Sehingga ketika kata diksi kompetisi dan kontestasi itu menjadi persepsi besar tentang pemilu maka faktor yang akan menentukan adalah seberapa kuat dan kerasnya kompetisi dan kontestasi itu akan berlangsung di lapangan.
Pertarungan antara Ketua Umum PDI Perjuangan Megawati Soekarnoputri dan Presiden Joko Widodo merupakan satu kompetisi atau kontestasi power struggle.
Oleh karena itu, tidak mengherankan apabila ada peningkatan jumlah hoaks selama periode Januari hingga Oktober 2023, seperti dilaporkan Kementerian Kominfo dan Mabes Polri.
"Saya prediksi pertarungan siber melalui hoaks, ujaran kebencian akan terjadi lompatan yang sangat tajam dalam perang di dunia digital pada bulan November ini. Saya kira di sinilah pentingnya kita memahami, menyadari dan memitigasi, karena apa konsekuensi, risiko atau cost yang harus kita bayar secara secara kolektif bisa seperti Pemilu 2019, yakni pembelahan sosial dan polarisasi," tambah dia.
Jika melihat tren kenaikan hoaks dan ujaran kebencian saat ini, ada beberapa hal yang melatarbelakangi, antara lain adanya pemilih di kalangan generasi Z dan milenial yang mencapai 55 persen lebih, yang sehari-hari tidak bisa lepas media sosial atau gadget.

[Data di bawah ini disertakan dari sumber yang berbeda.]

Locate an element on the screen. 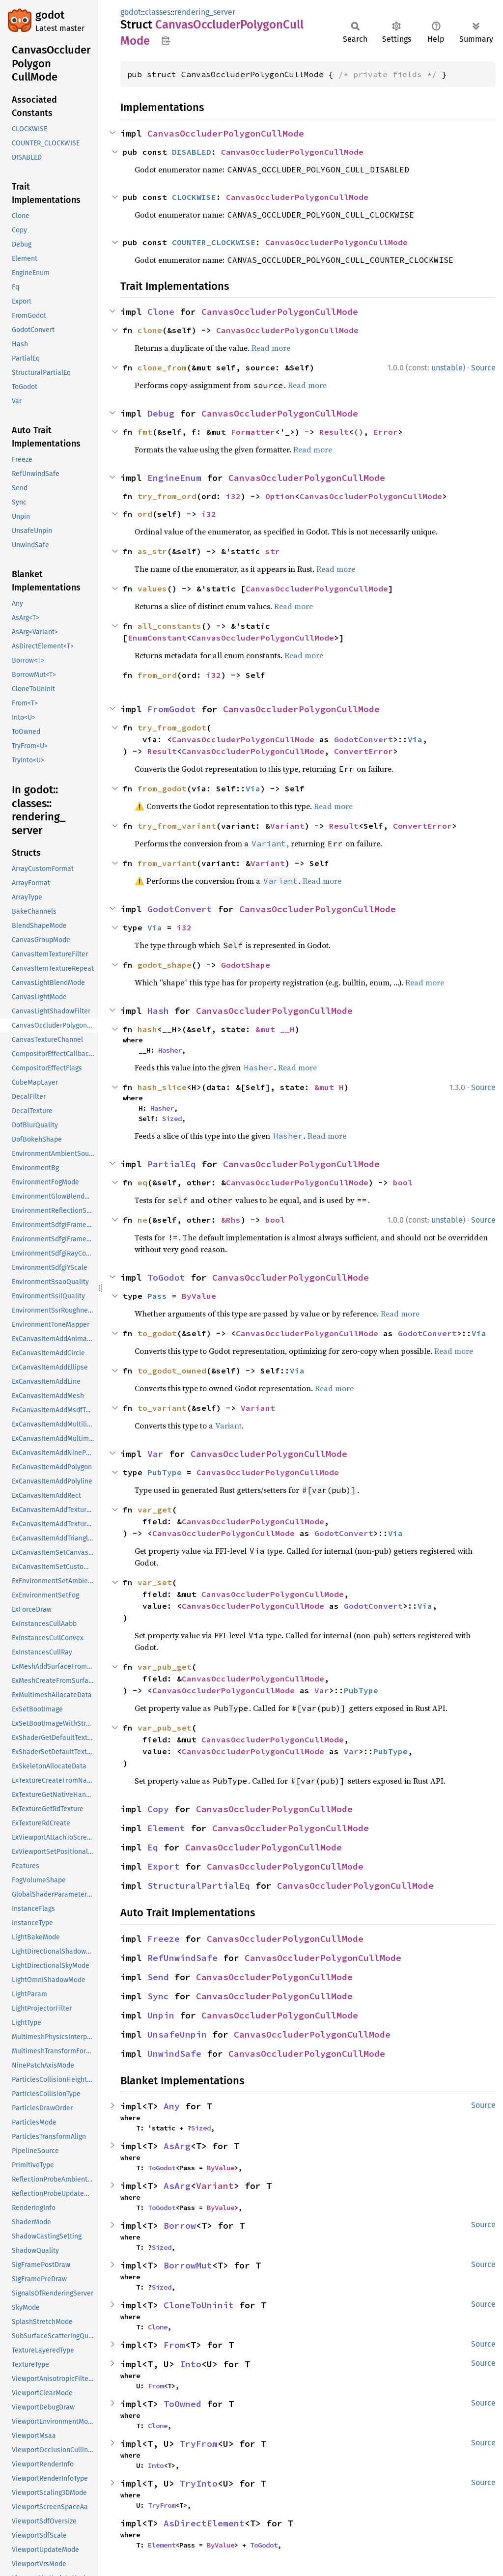 The image size is (503, 2576). Debug is located at coordinates (160, 413).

Sementara mereka menjadi target bidikan suara dari para calon presiden, calon wakil presiden, calon legislatif dan partai politik, serta para tim sukses. Mereka ini akan disuguhi disinformasi melalui media sosial mengenai power struggle, pertarungan yang keras untuk menggaet pemilih yang 50 persen dari generasi Z dan milenial ini.
Ia melihat penyedia jasa hoaks dan ujaran kebencian menjelang Pemilu 2024 ini akan hidup lagi, meskipun mereka telah pecah kongsi.
"Kita perlu hati-hati menyikapi hal ini, karena mulai ada narasi yang dikembangkan mengenai potensi kecurangan, terlepas dari situasi dan kontroversi proses politik sekarang. Ini akan menjadi opini umum, akan menjadi bumbu yang paling sedap untuk proses disinformasi di dunia digital," tuturnya.
Ia mengingatkan disinformasi digital saat ini telah melibatkan kemajuan kecerdasan buatan atau artificial Intelligence (AI) seperti yang terjadi beberapa waktu lalu, ketika ada informasi tiba-tiba Presiden Jokowi mahir berbahasa Mandarin.
Artinya, penggunaan AI untuk memproduksi hoaks dan ujaran kebencian akan meningkat menjelang Pemilu 2024. Inilah yang membedakan antara Pemilu 2024 dengan Pemilu 2019 lalu.
BACA JUGA:
"Jadi, dari sisi produk yang dihasilkan sudah menggunakan AI. Produknya akan banyak menggunakan produk audio visual atau video yang mulai disebarkan di media sosial untuk merangsang, menstimulasi emosional masyarakat. Kita perlu memitigasi dan mewaspadai bersama, jangan mengambil keuntungan dari situasi ini. Ingat pembelahan politik pasca Pemilu 2019, itu cost yang kita tanggung," pungkas Mahfuz.